Mr Dunlop said sending Murray to prison would be ‘harsh to the point of being disproportionate’, and he urged judges to deal with the matter by way of a fine.
He said: ‘Allowing that the finding of contempt has been ruled by this court to be justified, the question is whether, given all the circumstances, that justification extends yet further to countenancing imprisonment, to taking a retired diplomat with an exemplary background away from his wife, his 11-year-old son, and his baby.
‘For what purpose? The response might well be pour decourager les autres (French for to discourage others). If that is the purpose, job done. Mr Murray’s blogging is inevitably hamstrung by the ruling itself, the decision is and has been widely publicised.
‘If anyone out there thinks that playing with fire in the field of jigsaw identification is a zero sum game, their views have been disabused by the ruling this court has already made.’
The blogger and former diplomat has since taken to Twitter to share his reaction
Murray has since taken to Twitter to share his reaction to today’s sentencing as he wrote: ‘Actually what I found most shocking about that was the peculiar determination of the judges to make sure that, during the three weeks we have to lodge the appeal, I am not allowed to go to Spain to testify in the criminal prosecution for the CIA spying on Assange’s legal team.’
He has since also received support from others including journalist and documentary filmmaker John Pilger who said: ‘In these dark times, Craig Murray’s truth-telling is a beacon.
‘He is owed our debt of gratitude, not the travesty of a prison sentence which, like the prosecution of Julian Assange, is a universal warning.’
Craig Murray: Whistleblowing ambassador turned Skripals sceptic who left his wife for a belly dancer
Craig Murray was in the diplomatic service for 20 years until he was relieved of his ambassadorial post in 2004.

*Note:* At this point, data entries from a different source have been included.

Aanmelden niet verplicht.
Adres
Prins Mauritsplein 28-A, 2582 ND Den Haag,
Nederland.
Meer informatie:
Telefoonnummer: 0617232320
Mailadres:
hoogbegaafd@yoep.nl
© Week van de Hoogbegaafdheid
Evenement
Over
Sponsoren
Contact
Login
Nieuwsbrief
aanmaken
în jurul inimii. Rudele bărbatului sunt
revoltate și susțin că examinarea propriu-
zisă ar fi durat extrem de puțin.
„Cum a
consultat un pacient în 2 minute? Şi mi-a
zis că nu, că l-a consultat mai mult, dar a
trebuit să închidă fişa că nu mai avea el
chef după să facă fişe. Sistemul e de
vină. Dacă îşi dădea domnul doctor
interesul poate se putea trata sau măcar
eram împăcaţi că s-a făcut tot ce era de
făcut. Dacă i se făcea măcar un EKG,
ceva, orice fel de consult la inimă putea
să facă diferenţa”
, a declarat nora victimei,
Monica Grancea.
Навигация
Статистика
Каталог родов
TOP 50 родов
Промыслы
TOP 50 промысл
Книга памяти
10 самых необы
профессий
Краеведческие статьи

His diplomatic career ended in ignominy when he was sacked by the Foreign Office after blowing the whistle on state-sponsored brutality in Uzbekistan.

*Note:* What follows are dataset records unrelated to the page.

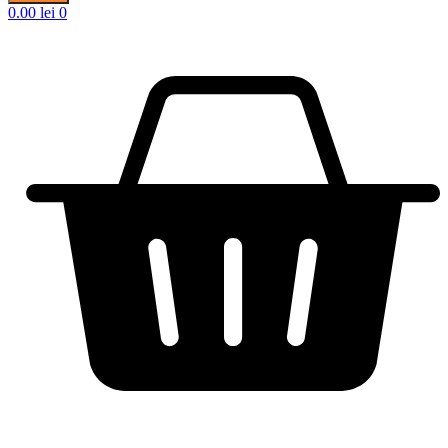
0.00
lei
0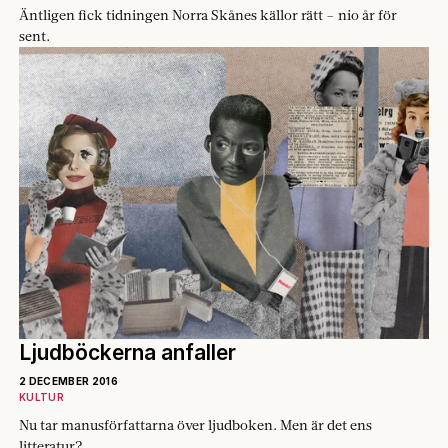
Äntligen fick ­tidningen Norra Skånes källor rätt – nio år för
sent.
Ljudböckerna anfaller
2 DECEMBER 2016
KULTUR
Nu tar manusförfattarna över ljudboken. Men är det ens
litteratur?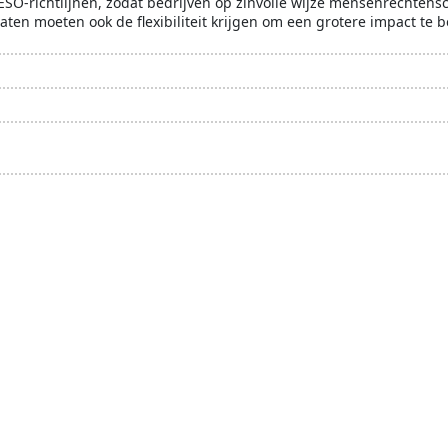
ESO-richtlijnen, zodat bedrijven op zinvolle wijze mensenrechte
ten moeten ook de flexibiliteit krijgen om een ​​grotere impact te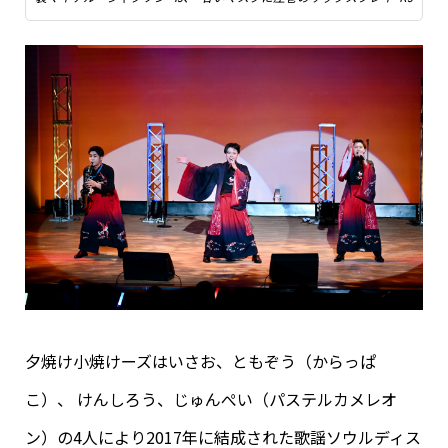
夕焼け小焼けーズはいさお、ともぞう（からっぱ
こ）、 けんしろう、じゅんぺい（パステルカメレオ
ン）の4人により2017年に結成された歌謡ソウルディス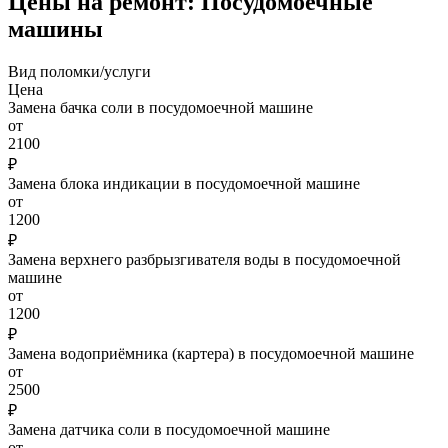
Цены на ремонт: Посудомоечные
машины
Вид поломки/услуги
Цена
Замена бачка соли в посудомоечной машине
от
2100
₽
Замена блока индикации в посудомоечной машине
от
1200
₽
Замена верхнего разбрызгивателя воды в посудомоечной
машине
от
1200
₽
Замена водоприёмника (картера) в посудомоечной машине
от
2500
₽
Замена датчика соли в посудомоечной машине
от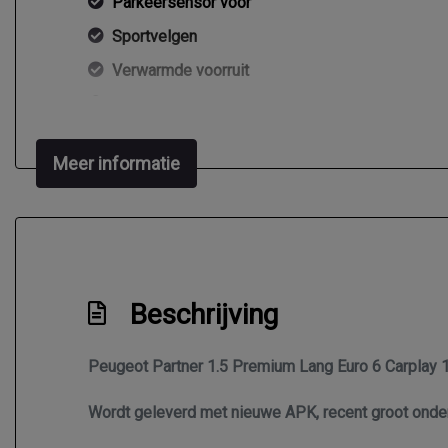
Parkeersensor voor
Sportvelgen
Verwarmde voorruit
Zijschuifdeur rechts
Meer informatie
Beschrijving
Peugeot Partner 1.5 Premium Lang Euro 6 Carplay 17
Wordt geleverd met nieuwe APK, recent groot onder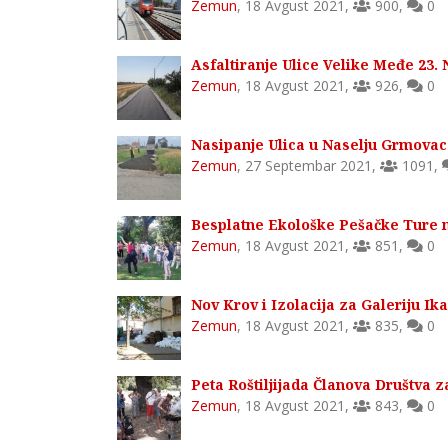
Zemun
,
18 Avgust 2021
,
900
,
0
Asfaltiranje Ulice Velike Međe 23
Zemun
,
18 Avgust 2021
,
926
,
0
Nasipanje Ulica u Naselju Grmova
Zemun
,
27 Septembar 2021
,
1091
,
Besplatne Ekološke Pešačke Ture 
Zemun
,
18 Avgust 2021
,
851
,
0
Nov Krov i Izolacija za Galeriju I
Zemun
,
18 Avgust 2021
,
835
,
0
Peta Roštiljijada Članova Društva 
Zemun
,
18 Avgust 2021
,
843
,
0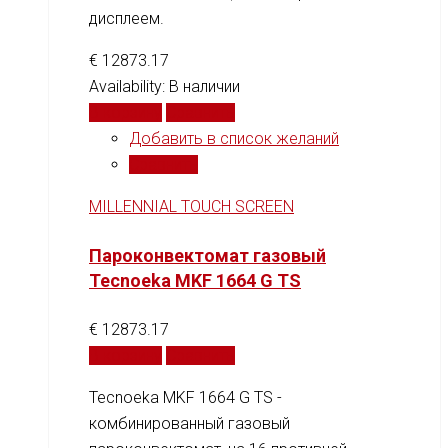
дисплеем.
€
12873.17
Availability:
В наличии
В корзину
Сравнить
Добавить в список желаний
Сравнить
MILLENNIAL TOUCH SCREEN
Пароконвектомат газовый
Tecnoeka MKF 1664 G TS
€
12873.17
В корзину
Сравнить
Tecnoeka MKF 1664 G TS -
комбинированный газовый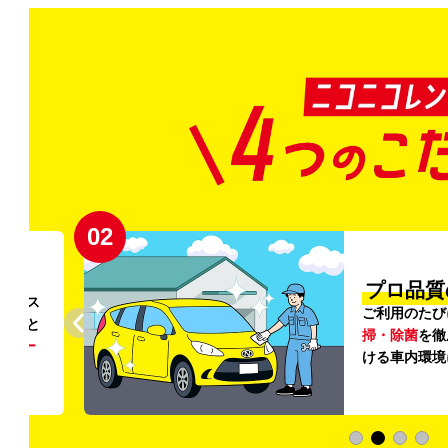
02
円〜
プロ品質
リンス
ご利用のたび
ること
掃・除菌
を徹
う
リー
ける車内環境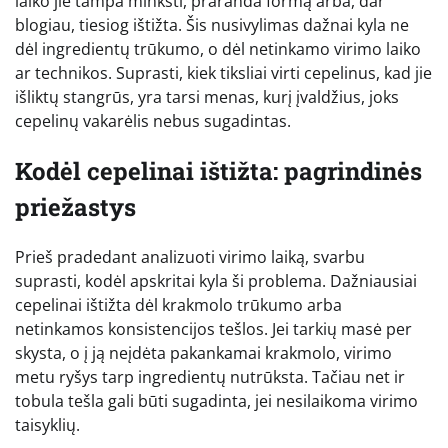
laiko jie tampa minkšti, praranda formą arba, dar
blogiau, tiesiog ištižta. Šis nusivylimas dažnai kyla ne
dėl ingredientų trūkumo, o dėl netinkamo virimo laiko
ar technikos. Suprasti, kiek tiksliai virti cepelinus, kad jie
išliktų stangrūs, yra tarsi menas, kurį įvaldžius, joks
cepelinų vakarėlis nebus sugadintas.
Kodėl cepelinai ištižta: pagrindinės
priežastys
Prieš pradedant analizuoti virimo laiką, svarbu
suprasti, kodėl apskritai kyla ši problema. Dažniausiai
cepelinai ištižta dėl krakmolo trūkumo arba
netinkamos konsistencijos tešlos. Jei tarkių masė per
skysta, o į ją neįdėta pakankamai krakmolo, virimo
metu ryšys tarp ingredientų nutrūksta. Tačiau net ir
tobula tešla gali būti sugadinta, jei nesilaikoma virimo
taisyklių.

Specifically, Murray complained to the Foreign Office that intelligence from the CIA from the Uzbek government was unreliable because it was obtained through torture.
But he was further ridiculed when it emerged he had fallen in love with a bellydancer plying her trade in his remote Central Asian posting.

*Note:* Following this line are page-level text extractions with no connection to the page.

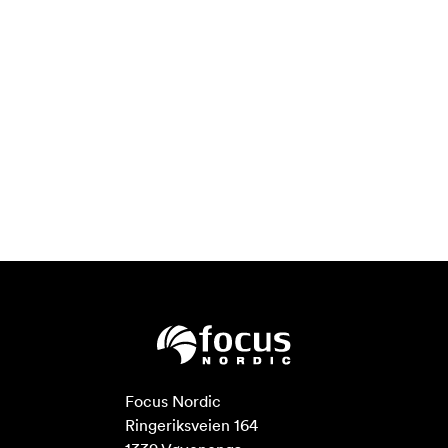
Focus Nordic

Ringeriksveien 164
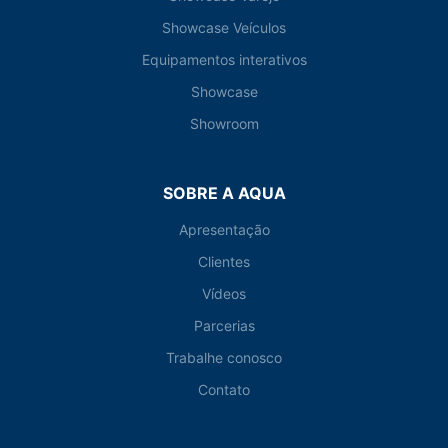
Showcase Veículos
Equipamentos interativos
Showcase
Showroom
SOBRE A AQUA
Apresentação
Clientes
Vídeos
Parcerias
Trabalhe conosco
Contato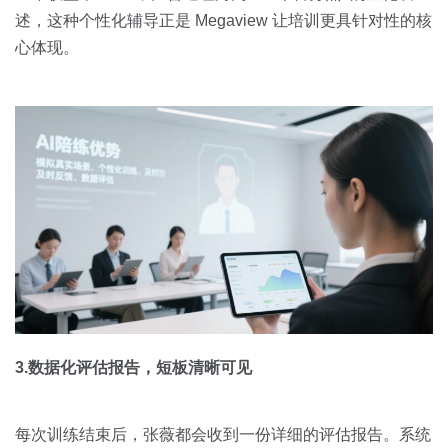
述，这种个性化辅导正是 Megaview 让培训更具针对性的核
心体现。
3.数据化评估报告，短板清晰可见
每次训练结束后，张薇都会收到一份详细的评估报告。系统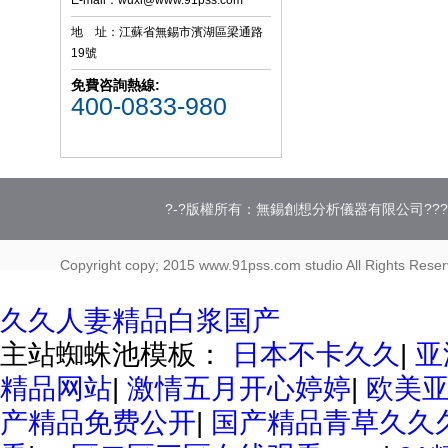
地 址：江蘇省無錫市濱湖區梁通路
19號
免費咨詢熱線:
400-0833-980
?-?版權所有：無錫創想分析儀器有限公司??
?
Copyright copy; 2015 www.91pss.com studio All Rights Rese
久久人妻精品白浆国产
主站蜘蛛池模板：
日本不卡久久
|
亚
精品网站
|
激情五月开心婷婷
|
欧美
产精品免费公开
|
国产精品青草久久久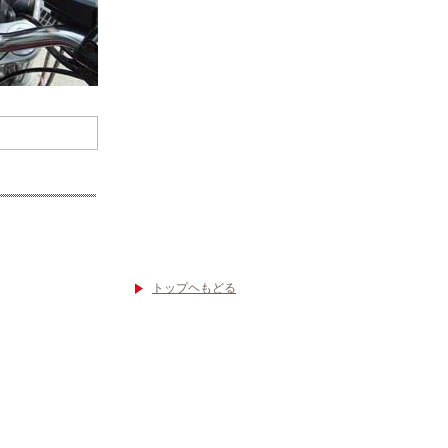
トップヘもどる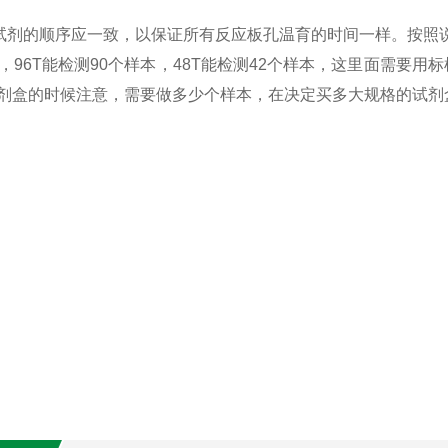
试剂的顺序应一致，以保证所有反应板孔温育的时间一样。按照
，
96T能检测90个样本，48T能检测42个样本，这里面需要
A试剂盒的时候注意，需要做多少个样本，在决定买多大规格的试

Murray later married Nadira Alieva, the former stripper-turned-actress, after leaving his wife with whom he shared two children.
The 62-year-old, who revealed he has suffered from bipolar disorder since being diagnosed at the age of 20, writes a regular blog on his website.
His posts include disputing both the Russian and the British accounts of the Skripals’ poisoning, insisting that ‘a dark game was played out in Salisbury which involved at least the British state, Russian agents (possibly on behalf of the state), Orbis Intelligence and the BBC’.